Facebook has unveiled its version of Apache Giraph, touted to be the social network's next big infrastructure project.
Initially launched in 2012, Apache Giraph is an open source projected boasted to be able to unleash "the potential of structured datasets at a massive scale."
The engineering team added that it is moving along with Apache Giraph for analyzing Facebook's Social Graph because it scales "at an incredibly high rate."
For example, Facebook is touted to be able to cluster a monthly active user data set of one billion input vectors with 100 features into 10,000 centroids with k-means in less than 10 minutes per iteration.
Avery Ching, a software engineer at Facebook, explained further in a blog post that the team wanted "a programming framework to express a wide range of graph algorithms in a simple way and scale them to massive datasets."

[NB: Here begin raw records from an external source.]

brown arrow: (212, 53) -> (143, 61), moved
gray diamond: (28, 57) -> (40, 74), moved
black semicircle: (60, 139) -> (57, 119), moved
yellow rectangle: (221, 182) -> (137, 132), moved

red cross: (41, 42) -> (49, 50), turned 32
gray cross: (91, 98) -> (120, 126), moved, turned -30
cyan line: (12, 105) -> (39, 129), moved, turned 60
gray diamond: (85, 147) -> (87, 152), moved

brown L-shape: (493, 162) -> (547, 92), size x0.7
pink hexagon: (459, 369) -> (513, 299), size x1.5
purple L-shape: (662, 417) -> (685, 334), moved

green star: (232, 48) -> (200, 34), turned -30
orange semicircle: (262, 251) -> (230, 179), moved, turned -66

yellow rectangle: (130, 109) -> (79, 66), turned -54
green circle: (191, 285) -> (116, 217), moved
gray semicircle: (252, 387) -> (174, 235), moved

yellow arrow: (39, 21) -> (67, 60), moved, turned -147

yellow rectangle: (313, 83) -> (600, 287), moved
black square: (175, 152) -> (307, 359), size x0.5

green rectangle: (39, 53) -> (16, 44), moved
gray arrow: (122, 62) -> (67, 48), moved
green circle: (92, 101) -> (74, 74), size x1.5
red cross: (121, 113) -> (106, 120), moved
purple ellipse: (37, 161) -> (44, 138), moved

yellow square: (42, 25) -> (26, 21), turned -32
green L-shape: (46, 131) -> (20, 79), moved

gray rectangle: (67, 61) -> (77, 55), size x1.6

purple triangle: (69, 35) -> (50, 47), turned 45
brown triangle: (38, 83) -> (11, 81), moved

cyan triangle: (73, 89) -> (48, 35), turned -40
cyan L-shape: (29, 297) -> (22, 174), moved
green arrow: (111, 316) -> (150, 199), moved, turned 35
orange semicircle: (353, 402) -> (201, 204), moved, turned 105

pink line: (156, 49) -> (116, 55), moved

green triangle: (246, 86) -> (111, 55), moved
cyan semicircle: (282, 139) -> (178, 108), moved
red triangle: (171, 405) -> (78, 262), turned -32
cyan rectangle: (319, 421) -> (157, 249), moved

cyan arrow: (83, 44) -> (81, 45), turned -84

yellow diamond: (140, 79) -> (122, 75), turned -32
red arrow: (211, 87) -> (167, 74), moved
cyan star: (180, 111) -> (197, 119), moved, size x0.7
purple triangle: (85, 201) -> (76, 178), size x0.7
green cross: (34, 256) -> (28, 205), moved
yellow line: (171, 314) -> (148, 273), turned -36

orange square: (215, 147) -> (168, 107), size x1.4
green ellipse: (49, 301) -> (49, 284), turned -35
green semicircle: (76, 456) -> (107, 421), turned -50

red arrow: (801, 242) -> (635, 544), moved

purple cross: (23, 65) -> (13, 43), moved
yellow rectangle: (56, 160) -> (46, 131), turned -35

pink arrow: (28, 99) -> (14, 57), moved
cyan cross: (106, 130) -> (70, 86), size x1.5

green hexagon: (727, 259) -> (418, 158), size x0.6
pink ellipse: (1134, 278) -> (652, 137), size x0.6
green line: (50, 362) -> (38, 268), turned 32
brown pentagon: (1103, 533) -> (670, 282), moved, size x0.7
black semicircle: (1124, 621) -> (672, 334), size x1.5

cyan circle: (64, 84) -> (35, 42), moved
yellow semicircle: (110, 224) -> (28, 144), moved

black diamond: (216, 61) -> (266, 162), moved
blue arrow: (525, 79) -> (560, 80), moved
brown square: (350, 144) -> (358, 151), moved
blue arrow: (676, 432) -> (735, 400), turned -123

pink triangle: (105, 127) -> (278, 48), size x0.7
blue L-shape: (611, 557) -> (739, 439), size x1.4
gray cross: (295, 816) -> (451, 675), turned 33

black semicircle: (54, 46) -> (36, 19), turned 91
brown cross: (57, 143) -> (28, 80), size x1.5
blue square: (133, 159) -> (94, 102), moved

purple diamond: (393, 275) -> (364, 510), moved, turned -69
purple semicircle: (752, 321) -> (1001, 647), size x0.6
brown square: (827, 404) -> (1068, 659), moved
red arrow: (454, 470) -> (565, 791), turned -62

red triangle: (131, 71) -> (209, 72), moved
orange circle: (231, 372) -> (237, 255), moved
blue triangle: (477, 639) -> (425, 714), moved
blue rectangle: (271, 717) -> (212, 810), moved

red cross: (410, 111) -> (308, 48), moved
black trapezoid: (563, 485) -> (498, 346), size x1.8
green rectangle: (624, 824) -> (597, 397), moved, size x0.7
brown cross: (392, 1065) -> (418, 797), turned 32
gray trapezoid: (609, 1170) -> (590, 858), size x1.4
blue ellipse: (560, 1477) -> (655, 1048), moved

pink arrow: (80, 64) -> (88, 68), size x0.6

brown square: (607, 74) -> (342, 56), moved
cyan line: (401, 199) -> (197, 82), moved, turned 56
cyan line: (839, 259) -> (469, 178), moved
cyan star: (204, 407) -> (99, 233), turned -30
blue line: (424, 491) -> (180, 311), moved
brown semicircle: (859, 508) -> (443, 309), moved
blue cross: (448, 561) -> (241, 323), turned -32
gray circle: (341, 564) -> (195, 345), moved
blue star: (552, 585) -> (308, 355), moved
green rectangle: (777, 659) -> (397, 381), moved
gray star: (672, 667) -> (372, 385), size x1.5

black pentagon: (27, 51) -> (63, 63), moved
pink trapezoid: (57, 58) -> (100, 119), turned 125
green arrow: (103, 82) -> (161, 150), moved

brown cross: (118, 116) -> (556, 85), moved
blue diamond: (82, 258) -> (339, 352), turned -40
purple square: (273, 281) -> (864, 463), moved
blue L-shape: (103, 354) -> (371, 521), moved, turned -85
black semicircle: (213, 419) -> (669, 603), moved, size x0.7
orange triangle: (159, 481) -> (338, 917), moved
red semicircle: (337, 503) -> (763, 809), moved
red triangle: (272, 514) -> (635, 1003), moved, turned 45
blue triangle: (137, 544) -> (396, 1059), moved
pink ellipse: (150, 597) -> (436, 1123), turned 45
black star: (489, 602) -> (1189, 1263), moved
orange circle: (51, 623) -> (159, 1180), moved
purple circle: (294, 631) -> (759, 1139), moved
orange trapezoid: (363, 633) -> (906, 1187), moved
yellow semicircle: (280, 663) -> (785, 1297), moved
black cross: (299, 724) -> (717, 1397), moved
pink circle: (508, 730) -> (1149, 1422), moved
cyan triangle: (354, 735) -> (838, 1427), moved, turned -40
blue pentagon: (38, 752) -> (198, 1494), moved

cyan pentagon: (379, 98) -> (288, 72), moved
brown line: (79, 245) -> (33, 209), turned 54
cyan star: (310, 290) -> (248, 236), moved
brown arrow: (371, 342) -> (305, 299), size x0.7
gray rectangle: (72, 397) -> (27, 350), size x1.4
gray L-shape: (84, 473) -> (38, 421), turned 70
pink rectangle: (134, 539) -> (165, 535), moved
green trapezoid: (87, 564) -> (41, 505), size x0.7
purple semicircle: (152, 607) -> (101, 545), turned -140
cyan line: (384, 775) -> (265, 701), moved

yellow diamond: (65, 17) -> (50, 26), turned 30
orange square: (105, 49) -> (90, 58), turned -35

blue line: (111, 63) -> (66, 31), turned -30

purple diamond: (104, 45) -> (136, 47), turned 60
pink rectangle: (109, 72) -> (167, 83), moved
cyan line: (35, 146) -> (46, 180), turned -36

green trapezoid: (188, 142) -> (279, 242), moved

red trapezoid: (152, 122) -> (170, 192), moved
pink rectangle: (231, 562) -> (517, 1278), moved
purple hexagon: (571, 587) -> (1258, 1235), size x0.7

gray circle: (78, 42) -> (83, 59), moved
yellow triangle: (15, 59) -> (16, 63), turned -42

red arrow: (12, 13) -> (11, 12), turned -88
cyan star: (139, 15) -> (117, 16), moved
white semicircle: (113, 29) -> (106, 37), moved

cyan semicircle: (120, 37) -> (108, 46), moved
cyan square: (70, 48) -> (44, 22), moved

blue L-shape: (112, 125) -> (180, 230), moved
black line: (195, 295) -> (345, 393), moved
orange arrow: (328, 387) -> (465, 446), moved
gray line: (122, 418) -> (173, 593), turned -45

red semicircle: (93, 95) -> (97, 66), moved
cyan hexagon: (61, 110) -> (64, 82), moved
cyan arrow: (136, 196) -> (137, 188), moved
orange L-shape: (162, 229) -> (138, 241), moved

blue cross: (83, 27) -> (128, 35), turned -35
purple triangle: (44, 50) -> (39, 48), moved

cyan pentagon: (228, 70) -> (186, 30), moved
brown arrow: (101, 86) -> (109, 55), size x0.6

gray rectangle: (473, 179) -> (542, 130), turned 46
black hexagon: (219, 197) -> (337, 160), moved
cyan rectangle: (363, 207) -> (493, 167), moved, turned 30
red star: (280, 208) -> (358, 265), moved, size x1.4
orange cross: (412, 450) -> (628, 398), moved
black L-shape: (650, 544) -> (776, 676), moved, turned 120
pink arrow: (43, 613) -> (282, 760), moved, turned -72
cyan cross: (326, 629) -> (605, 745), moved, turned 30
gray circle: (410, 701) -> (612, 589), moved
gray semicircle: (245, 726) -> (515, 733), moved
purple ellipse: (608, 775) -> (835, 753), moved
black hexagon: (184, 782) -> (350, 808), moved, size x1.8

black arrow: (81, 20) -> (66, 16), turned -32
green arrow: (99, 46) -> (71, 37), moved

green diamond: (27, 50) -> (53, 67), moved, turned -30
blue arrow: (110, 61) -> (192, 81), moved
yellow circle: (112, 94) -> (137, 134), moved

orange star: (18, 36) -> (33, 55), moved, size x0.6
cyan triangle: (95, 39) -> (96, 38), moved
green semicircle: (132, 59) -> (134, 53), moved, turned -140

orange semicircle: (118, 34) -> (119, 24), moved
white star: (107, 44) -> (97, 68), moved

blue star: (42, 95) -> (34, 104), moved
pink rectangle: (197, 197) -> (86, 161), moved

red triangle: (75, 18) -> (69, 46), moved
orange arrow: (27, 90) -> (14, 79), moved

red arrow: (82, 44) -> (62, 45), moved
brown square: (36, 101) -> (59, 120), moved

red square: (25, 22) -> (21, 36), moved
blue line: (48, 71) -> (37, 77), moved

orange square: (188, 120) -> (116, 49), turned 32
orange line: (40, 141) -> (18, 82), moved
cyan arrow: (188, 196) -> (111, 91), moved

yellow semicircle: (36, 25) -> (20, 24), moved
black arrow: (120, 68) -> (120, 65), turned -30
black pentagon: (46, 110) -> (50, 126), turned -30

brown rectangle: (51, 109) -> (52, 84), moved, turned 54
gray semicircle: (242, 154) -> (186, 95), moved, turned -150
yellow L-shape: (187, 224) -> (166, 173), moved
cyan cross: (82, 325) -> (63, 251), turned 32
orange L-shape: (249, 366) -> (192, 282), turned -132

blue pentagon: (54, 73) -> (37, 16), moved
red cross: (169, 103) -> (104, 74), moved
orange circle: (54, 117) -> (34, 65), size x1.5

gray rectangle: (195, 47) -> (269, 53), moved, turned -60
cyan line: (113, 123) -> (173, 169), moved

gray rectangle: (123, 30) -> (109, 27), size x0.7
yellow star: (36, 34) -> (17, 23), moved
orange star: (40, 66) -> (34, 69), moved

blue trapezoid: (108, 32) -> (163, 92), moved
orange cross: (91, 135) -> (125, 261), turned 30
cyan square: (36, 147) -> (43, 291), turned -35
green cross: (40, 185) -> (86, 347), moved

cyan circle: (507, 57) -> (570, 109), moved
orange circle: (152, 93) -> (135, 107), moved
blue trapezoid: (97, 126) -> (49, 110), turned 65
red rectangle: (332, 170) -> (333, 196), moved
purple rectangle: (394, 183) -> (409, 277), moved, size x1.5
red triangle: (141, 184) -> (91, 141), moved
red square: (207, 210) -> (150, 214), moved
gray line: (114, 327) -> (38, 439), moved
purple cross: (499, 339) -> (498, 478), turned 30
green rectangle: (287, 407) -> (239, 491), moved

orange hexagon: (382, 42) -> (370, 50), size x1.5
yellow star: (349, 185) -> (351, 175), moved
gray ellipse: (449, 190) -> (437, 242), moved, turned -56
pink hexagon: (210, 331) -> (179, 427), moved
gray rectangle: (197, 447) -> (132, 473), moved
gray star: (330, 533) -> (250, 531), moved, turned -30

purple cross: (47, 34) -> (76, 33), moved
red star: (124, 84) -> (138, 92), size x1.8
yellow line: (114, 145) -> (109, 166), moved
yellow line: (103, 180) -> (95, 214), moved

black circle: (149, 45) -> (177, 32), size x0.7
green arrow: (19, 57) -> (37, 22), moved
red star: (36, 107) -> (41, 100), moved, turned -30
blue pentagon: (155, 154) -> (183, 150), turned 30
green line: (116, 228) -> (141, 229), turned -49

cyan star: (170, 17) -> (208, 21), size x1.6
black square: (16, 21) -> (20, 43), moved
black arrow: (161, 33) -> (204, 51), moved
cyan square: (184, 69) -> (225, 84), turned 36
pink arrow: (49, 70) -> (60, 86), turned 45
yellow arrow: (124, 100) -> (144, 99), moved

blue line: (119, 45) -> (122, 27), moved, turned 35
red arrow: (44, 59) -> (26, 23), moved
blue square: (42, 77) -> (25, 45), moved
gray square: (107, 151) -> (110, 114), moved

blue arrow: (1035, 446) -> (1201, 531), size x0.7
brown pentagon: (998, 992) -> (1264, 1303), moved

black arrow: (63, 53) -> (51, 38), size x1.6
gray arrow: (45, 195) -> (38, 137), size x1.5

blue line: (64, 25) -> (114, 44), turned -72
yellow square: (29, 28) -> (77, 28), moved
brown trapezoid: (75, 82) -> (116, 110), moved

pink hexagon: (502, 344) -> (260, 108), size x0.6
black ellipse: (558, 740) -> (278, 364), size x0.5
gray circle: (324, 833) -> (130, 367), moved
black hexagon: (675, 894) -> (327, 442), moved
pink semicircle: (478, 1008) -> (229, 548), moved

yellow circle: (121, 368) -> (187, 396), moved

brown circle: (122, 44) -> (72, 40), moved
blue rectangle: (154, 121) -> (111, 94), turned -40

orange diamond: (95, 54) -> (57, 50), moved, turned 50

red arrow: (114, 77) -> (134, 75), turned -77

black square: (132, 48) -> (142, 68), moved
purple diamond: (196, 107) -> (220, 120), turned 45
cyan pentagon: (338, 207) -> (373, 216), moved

We ended up choosing Giraph for several compelling reasons. Giraph directly interfaces with our internal version of HDFS (since Giraph is written in Java) and talks directly to Hive. Since Giraph runs as a MapReduce job, we can leverage our existing MapReduce (Corona) infrastructure stack with little operational overhead. With respect to performance, at the time of testing Giraph was faster than the other frameworks - much faster than Hive. Finally, Giraph’s graph-based API, inspired by Google’s Pregel and Leslie Valiant’s bulk synchronous parallel computing model, supports a wide array of graph applications in a way that is easy to understand. Giraph also adds several useful features on top of the basic Pregel model that are beyond the scope of this article, including master computation and composable computation.
Giraph version 1.0.0 is already available to download through an Apache mirror.
Reps for the world's largest social network reiterated on Wednesday that graphs "are central to Facebook."
Facebook has stressed this for months, especially through a number of deep dive sessions with the media and engineering teams held at the company's Menlo Park headquarters.
For reference, the two main "graphs" are the Social Graph for people and their connections followed by the Open Graph, designed to enable developers to link objects in apps with user actions.